• **EXERCISE GOAL**: The result should be all the records, exact and complete, without a single picture.

※

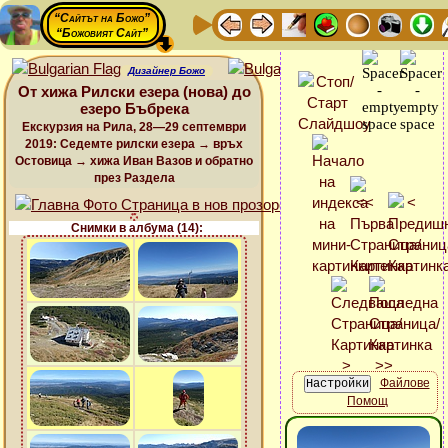
“Сайтът на Божо”
“Божовият Сайт”
Дизайнер Божо
От хижа Рилски езера (нова) до
езеро Бъбрека
Екскурзия на Рила, 28—29 септември
2019: Седемте рилски езера → връх
Остовица → хижа Иван Вазов и обратно
през Раздела
Снимки в албума (14):
Файлове
Помощ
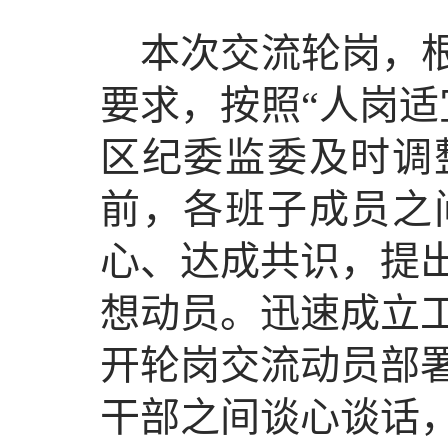
本次交流轮岗，根
要求，按照“人岗适
区纪委监委及时调
前，各班子成员之
心、达成共识，提
想动员。迅速成立
开轮岗交流动员部
干部之间谈心谈话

※

• **SOLUTION**:
“Сайтът на Божо”
“Божовият Сайт”
Дизайнер Божо
От хижа Рилски езера (нова) до
езеро Бъбрека
Екскурзия на Рила, 28—29 септември
2019: Седемте рилски езера → връх
Остовица → хижа Иван Вазов и обратно
през Раздела
Снимки в албума (14):
Файлове
Помощ
本次交流轮岗，根
要求，按照“人岗适
区纪委监委及时调
前，各班子成员之
心、达成共识，提
想动员。迅速成立
开轮岗交流动员部
干部之间谈心谈话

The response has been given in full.